---
id: "entity-mci"
type: "entity"
source_timestamps: ["¶18"]
tags: ["historical-case-study", "telecommunications"]
related: ["claim-competitive-position-dictates-default", "contrarian-challengers-should-not-copy"]
entityType: "organization"
canonicalName: "MCI Communications"
aliases: ["MCI", "MCI Communications", "WorldCom"]
url: "https://en.wikipedia.org/wiki/MCI_Communications"
sources: ["commercial"]
sourceVaultSlug: "hbr-seg-commercial"
originDay: 5
articleStem: "hbr-tier2-08-subscription-auto-renew"
sourceUrl: "https://hbr.org/2026/05/should-your-subscription-business-use-auto-renew"
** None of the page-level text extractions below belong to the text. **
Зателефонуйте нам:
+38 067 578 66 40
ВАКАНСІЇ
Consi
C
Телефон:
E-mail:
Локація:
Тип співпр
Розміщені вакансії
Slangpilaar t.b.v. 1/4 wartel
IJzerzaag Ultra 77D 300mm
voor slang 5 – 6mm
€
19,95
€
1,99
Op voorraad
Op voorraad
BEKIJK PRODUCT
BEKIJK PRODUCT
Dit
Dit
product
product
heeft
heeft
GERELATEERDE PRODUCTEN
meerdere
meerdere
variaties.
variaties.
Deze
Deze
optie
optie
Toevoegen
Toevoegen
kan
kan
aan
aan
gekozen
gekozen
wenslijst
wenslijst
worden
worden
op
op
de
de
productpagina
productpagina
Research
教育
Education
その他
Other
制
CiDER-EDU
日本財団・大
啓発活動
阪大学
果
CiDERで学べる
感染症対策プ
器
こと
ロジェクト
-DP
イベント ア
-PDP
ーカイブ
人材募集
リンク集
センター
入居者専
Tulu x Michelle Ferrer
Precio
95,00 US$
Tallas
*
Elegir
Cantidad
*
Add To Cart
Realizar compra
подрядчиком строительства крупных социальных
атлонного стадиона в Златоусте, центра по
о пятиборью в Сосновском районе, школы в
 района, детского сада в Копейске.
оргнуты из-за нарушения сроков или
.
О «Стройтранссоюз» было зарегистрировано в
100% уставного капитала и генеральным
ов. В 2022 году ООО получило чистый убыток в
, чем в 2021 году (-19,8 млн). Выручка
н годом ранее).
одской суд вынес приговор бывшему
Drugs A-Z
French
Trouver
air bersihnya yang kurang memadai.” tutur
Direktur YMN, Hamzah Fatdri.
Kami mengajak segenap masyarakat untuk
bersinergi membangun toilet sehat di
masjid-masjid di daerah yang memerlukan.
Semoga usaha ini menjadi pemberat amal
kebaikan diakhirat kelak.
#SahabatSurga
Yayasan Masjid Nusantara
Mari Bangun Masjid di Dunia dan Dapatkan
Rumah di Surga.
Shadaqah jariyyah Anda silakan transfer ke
sourceTitle: "Should Your Subscription Business Use Auto-Renew?"
---
# MCI

**MCI** was a telecommunications challenger in the 1990s that successfully grew its long-distance market share from **4.5% to 20%** by using front-loaded promotions to acquire AT&T's customers.

**Relevance to this source:** MCI is the authors' historical proof that **challengers must run acquisition-focused strategies rather than copying incumbent retention playbooks** ([[contrarian-challengers-should-not-copy]], [[claim-competitive-position-dictates-default]]). It uses simpler plans and aggressive, front-loaded promotions to lower switching barriers — the telecom analogue of a challenger choosing **auto-cancel** to make trial risk-free. Captured in [[quote-copying-incumbent-error]].